**Task brief**
Transcribe each entry shown below with no difference from the original.

(Input for this task begins)

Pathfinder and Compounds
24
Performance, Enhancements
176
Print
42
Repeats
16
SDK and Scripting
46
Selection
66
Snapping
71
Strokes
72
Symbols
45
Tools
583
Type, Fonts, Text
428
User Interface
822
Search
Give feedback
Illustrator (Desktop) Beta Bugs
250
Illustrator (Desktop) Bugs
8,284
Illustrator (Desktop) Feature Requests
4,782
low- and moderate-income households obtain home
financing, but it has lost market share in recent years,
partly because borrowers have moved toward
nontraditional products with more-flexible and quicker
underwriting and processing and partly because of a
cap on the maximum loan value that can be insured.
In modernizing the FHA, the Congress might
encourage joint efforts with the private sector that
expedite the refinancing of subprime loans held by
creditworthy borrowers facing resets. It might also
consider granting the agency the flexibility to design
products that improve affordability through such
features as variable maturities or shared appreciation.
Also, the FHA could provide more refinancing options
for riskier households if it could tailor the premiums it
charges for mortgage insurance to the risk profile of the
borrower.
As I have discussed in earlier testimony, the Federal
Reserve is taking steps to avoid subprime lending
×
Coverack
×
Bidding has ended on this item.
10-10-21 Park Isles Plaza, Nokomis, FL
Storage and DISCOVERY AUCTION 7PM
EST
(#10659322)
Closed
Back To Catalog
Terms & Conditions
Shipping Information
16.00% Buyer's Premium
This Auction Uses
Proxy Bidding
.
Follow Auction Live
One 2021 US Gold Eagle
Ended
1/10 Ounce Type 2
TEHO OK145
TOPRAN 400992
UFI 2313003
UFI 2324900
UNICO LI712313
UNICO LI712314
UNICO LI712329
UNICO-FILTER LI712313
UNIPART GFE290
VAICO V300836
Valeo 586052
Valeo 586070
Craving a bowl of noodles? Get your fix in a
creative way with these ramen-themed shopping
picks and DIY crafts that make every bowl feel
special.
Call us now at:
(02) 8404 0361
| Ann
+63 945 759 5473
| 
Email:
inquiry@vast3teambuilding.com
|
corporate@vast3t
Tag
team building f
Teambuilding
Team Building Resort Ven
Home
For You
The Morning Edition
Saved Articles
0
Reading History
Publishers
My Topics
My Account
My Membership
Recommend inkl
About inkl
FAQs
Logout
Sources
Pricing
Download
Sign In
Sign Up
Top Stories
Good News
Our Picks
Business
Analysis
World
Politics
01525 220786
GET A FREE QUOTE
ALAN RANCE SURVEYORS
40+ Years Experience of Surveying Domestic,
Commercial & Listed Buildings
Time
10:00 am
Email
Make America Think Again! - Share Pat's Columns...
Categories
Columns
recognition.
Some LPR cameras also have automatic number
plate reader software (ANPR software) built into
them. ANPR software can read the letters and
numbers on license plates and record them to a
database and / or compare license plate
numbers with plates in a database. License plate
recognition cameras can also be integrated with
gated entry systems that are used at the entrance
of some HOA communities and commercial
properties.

(Input for this task ends)

**Answer section**
Pathfinder and Compounds
24
Performance, Enhancements
176
Print
42
Repeats
16
SDK and Scripting
46
Selection
66
Snapping
71
Strokes
72
Symbols
45
Tools
583
Type, Fonts, Text
428
User Interface
822
Search
Give feedback
Illustrator (Desktop) Beta Bugs
250
Illustrator (Desktop) Bugs
8,284
Illustrator (Desktop) Feature Requests
4,782
low- and moderate-income households obtain home
financing, but it has lost market share in recent years,
partly because borrowers have moved toward
nontraditional products with more-flexible and quicker
underwriting and processing and partly because of a
cap on the maximum loan value that can be insured.
In modernizing the FHA, the Congress might
encourage joint efforts with the private sector that
expedite the refinancing of subprime loans held by
creditworthy borrowers facing resets. It might also
consider granting the agency the flexibility to design
products that improve affordability through such
features as variable maturities or shared appreciation.
Also, the FHA could provide more refinancing options
for riskier households if it could tailor the premiums it
charges for mortgage insurance to the risk profile of the
borrower.
As I have discussed in earlier testimony, the Federal
Reserve is taking steps to avoid subprime lending
×
Coverack
×
Bidding has ended on this item.
10-10-21 Park Isles Plaza, Nokomis, FL
Storage and DISCOVERY AUCTION 7PM
EST
(#10659322)
Closed
Back To Catalog
Terms & Conditions
Shipping Information
16.00% Buyer's Premium
This Auction Uses
Proxy Bidding
.
Follow Auction Live
One 2021 US Gold Eagle
Ended
1/10 Ounce Type 2
TEHO OK145
TOPRAN 400992
UFI 2313003
UFI 2324900
UNICO LI712313
UNICO LI712314
UNICO LI712329
UNICO-FILTER LI712313
UNIPART GFE290
VAICO V300836
Valeo 586052
Valeo 586070
Craving a bowl of noodles? Get your fix in a
creative way with these ramen-themed shopping
picks and DIY crafts that make every bowl feel
special.
Call us now at:
(02) 8404 0361
| Ann
+63 945 759 5473
| 
Email:
inquiry@vast3teambuilding.com
|
corporate@vast3t
Tag
team building f
Teambuilding
Team Building Resort Ven
Home
For You
The Morning Edition
Saved Articles
0
Reading History
Publishers
My Topics
My Account
My Membership
Recommend inkl
About inkl
FAQs
Logout
Sources
Pricing
Download
Sign In
Sign Up
Top Stories
Good News
Our Picks
Business
Analysis
World
Politics
01525 220786
GET A FREE QUOTE
ALAN RANCE SURVEYORS
40+ Years Experience of Surveying Domestic,
Commercial & Listed Buildings
Time
10:00 am
Email
Make America Think Again! - Share Pat's Columns...
Categories
Columns
recognition.
Some LPR cameras also have automatic number
plate reader software (ANPR software) built into
them. ANPR software can read the letters and
numbers on license plates and record them to a
database and / or compare license plate
numbers with plates in a database. License plate
recognition cameras can also be integrated with
gated entry systems that are used at the entrance
of some HOA communities and commercial
properties.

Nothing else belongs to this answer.